Humble fields belie millennia of history at Taosi relics site
An ancient observatory at the Taosi ancient relics site dates back to around 2300 BC. [Photo provided to China Daily] |
The Taosi site has been dated to around 2300 BC. Where now stand fields being farmed manually with basic tools, it was easy to imagine a city rising out of the soil 4,300 years ago, its inhabitants building a city wall out of rammed earth and using the observatory to keep track of the seasons.
Today, the observatory is perhaps the most impressive experience on the site. Pillars that stand several meters tall were built directly on top of the original earthen ones (which were quite a bit shorter). Viewers can stand on the observation point, where they can see the sun shining through the pillars when it rises from behind Chongshan, the mountain located behind the structure. Our visit was on Sept. 23, around the time of the autumn equinox, so we would have observed the sun rising through the seventh slot if we'd been there at sunrise.
The Taosi civilization was a fairly sophisticated society. There was a small group of elites controlling a large lower class, with a wall separating their living areas. Remains of the royal palace, the king's tomb, ceremonial areas and craft-production areas have been unearthed, and the city wall would have required considerable organization to build.
To put the Taosi culture in context, around its time the Minoans had not yet built their palaces, but had large towns and traded with other peoples across the sea. They had a lack of centralized authority and round tombs housing entire villages or clans, while the Egyptians already had the organizational capability to build the first pyramids.

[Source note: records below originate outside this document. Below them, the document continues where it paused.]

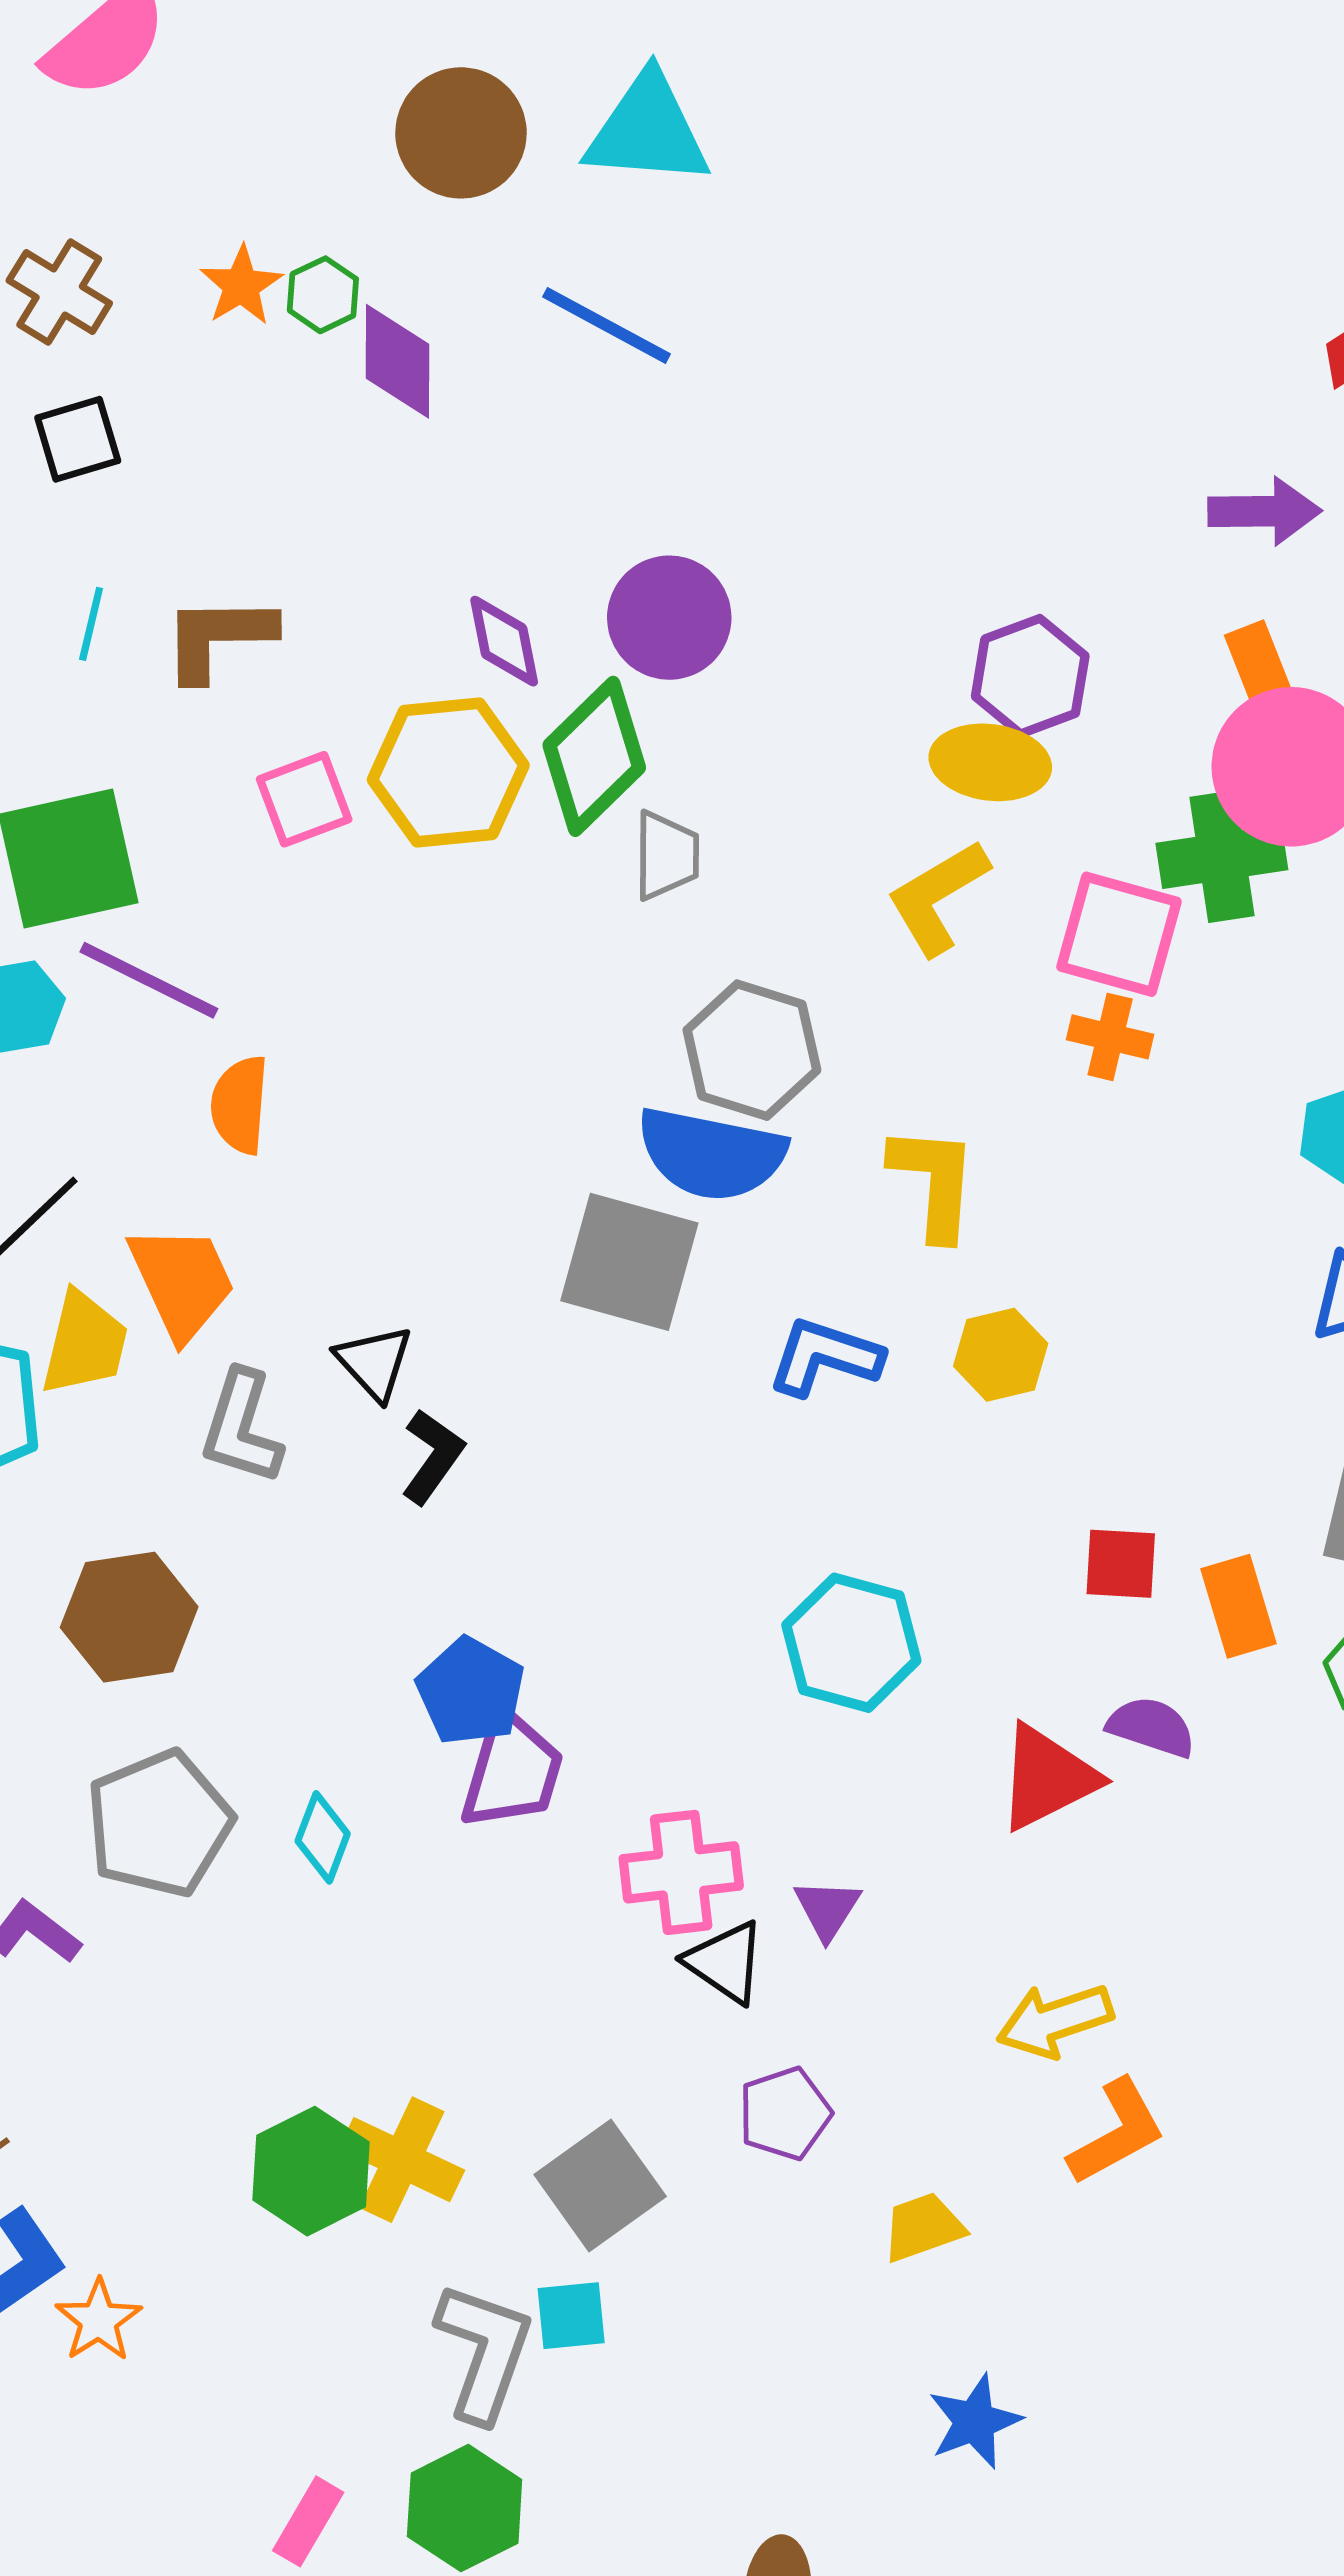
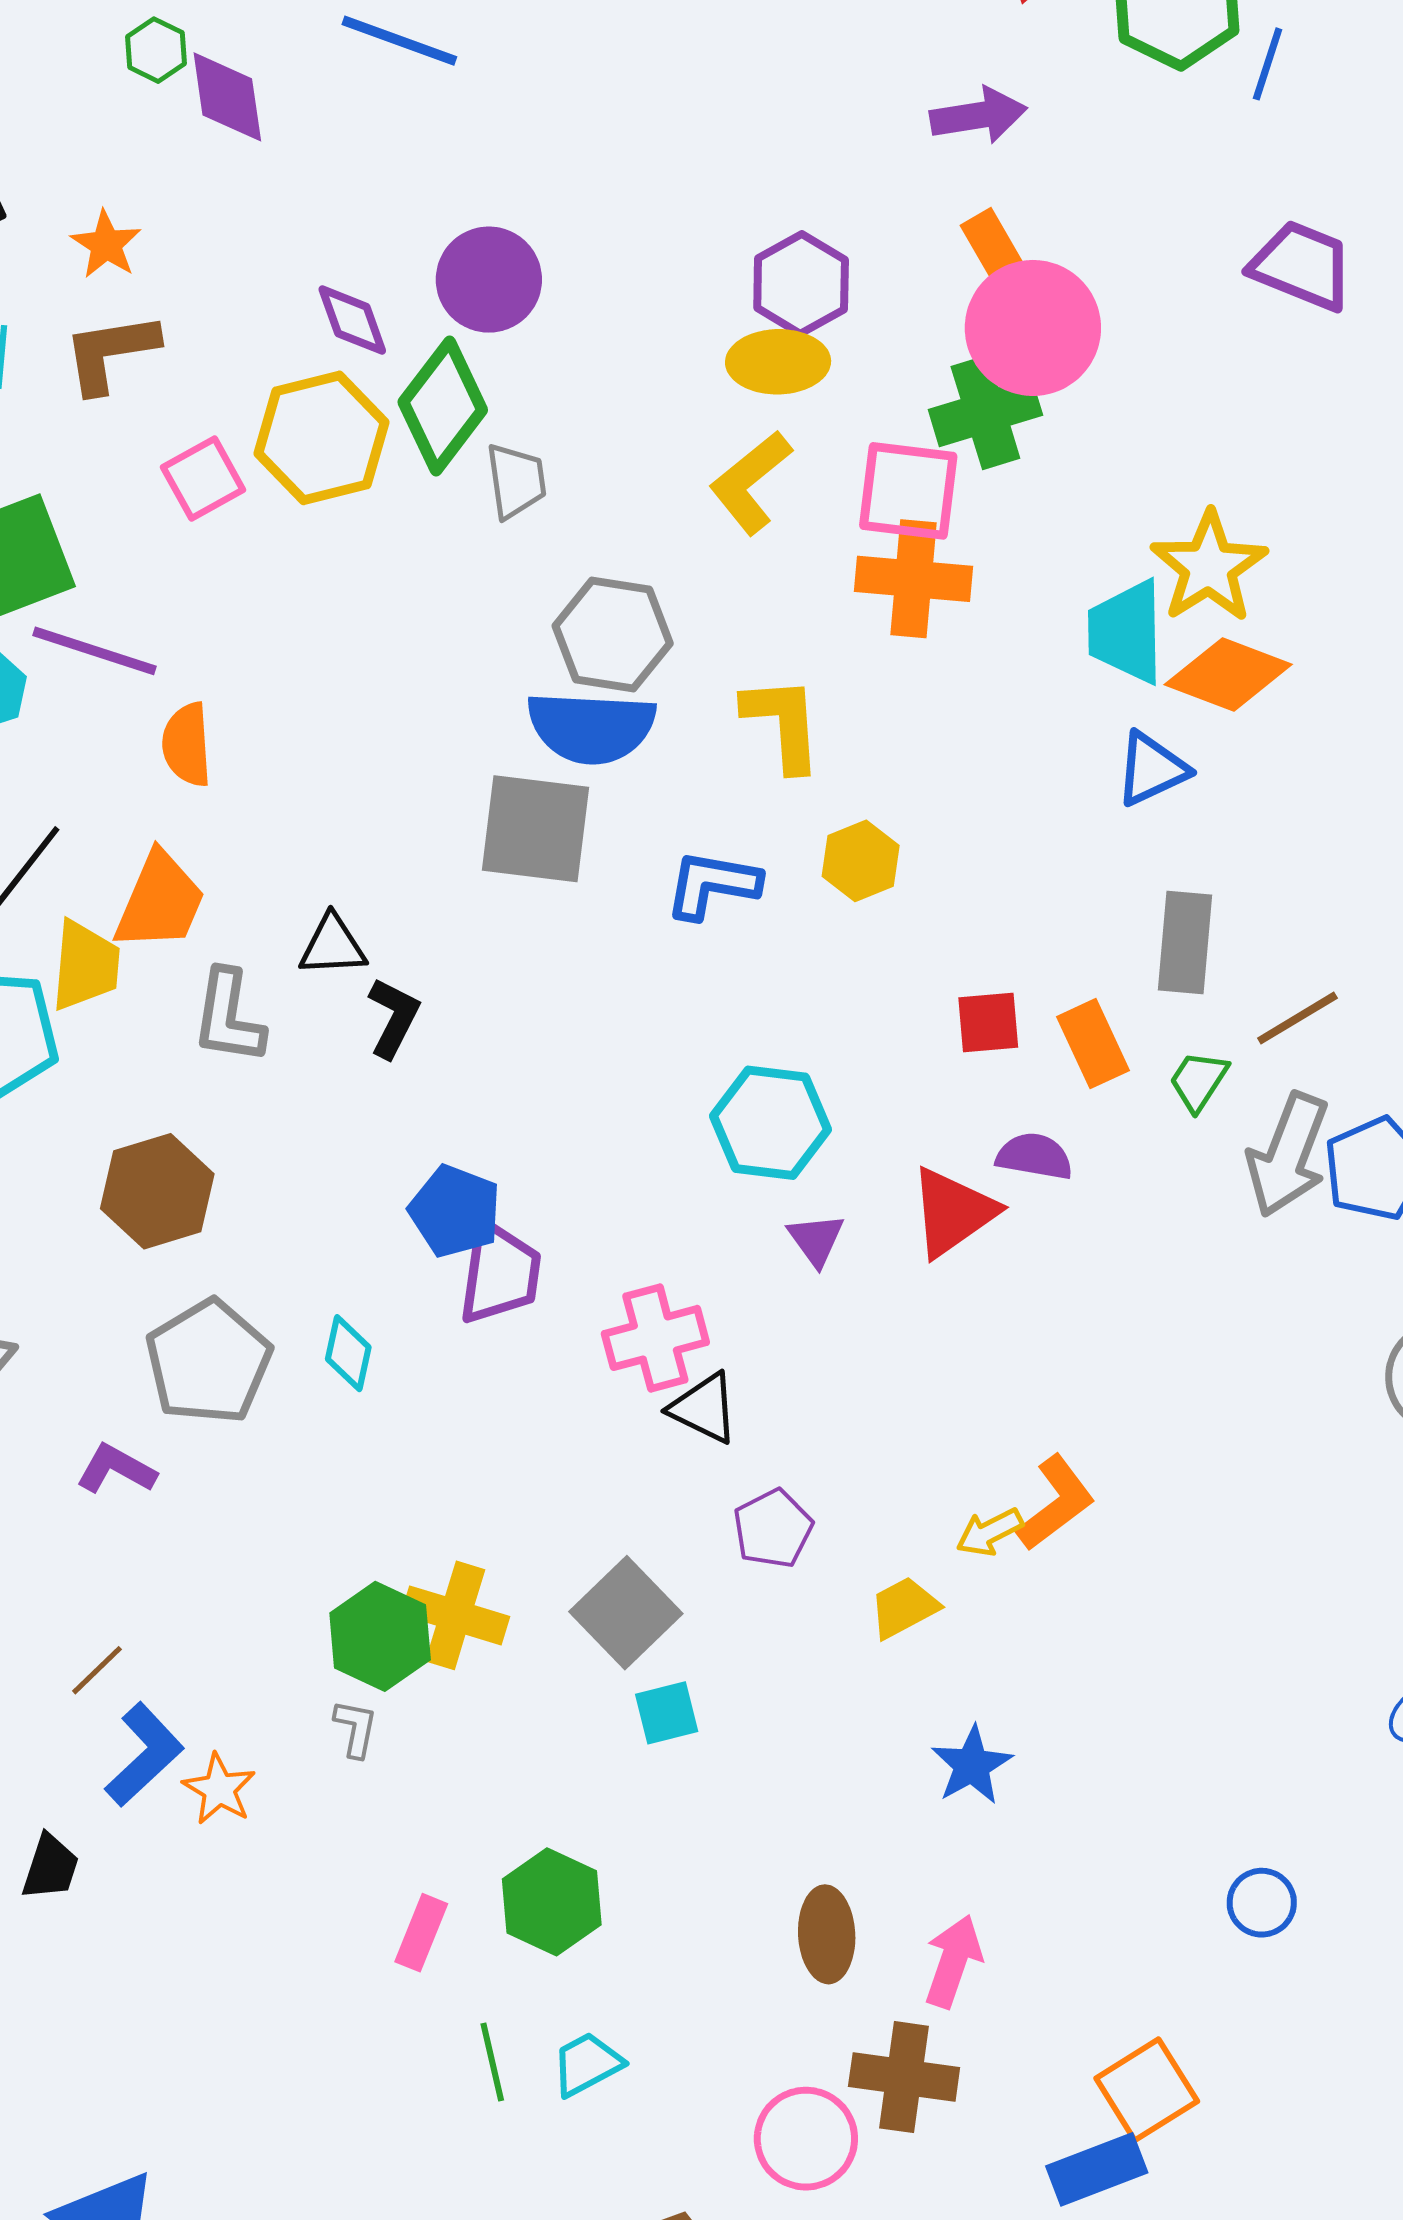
orange star: (241, 286) -> (106, 244), moved
orange cross: (1110, 1037) -> (913, 579), size x1.6
orange trapezoid: (182, 1282) -> (160, 901), turned 56
black triangle: (374, 1363) -> (333, 946), turned -42
purple triangle: (827, 1909) -> (816, 1240), moved
yellow arrow: (1055, 2021) -> (990, 1532), moved, size x0.7
cyan square: (571, 2316) -> (667, 1713), moved
gray L-shape: (484, 2352) -> (356, 1728), moved, size x0.5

We experienced Taosi's fascinating culture through a few artifacts in the museum, photographs of the excavated graves, a 20-minute video in Chinese, and the reconstructed observatory site, so it required a bit of filling in with our imaginations. The guide explained that the archaeologists had to rebury most of the Taosi site until they had enough resources and funding to study it thoroughly.
The Taosi site has been part of the eleven-year "Retracing Chinese Civilization Project" funded by the Chinese government from 2004-2015 and, for Chinese scholars, it is a crucial piece of the puzzle when it comes to tracing the beginning of China as a state.
The author is a reporter from Canada.